From the records below, transcribe only the lines running from the one with "DEIN SHOP. DEINE PRODUKTE." through the one with "SHOP AUSWÄHLEN UND PRODUKTE ANZEIGEN". Keep both of those end lines.
***** Data for review
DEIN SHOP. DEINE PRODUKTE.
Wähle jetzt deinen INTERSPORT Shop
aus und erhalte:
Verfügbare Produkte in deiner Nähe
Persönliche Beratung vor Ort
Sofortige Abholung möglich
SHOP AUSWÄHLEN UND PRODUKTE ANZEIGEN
**********
***** Data for review
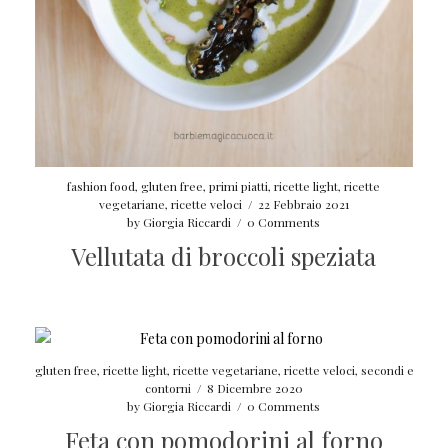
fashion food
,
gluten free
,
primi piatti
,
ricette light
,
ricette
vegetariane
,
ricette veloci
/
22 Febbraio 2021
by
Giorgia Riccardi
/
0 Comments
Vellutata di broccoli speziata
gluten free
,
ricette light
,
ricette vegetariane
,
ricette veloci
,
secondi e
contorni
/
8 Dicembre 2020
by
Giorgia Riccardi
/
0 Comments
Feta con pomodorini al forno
**********
## Result of this task:
DEIN SHOP. DEINE PRODUKTE.
Wähle jetzt deinen INTERSPORT Shop
aus und erhalte:
Verfügbare Produkte in deiner Nähe
Persönliche Beratung vor Ort
Sofortige Abholung möglich
SHOP AUSWÄHLEN UND PRODUKTE ANZEIGEN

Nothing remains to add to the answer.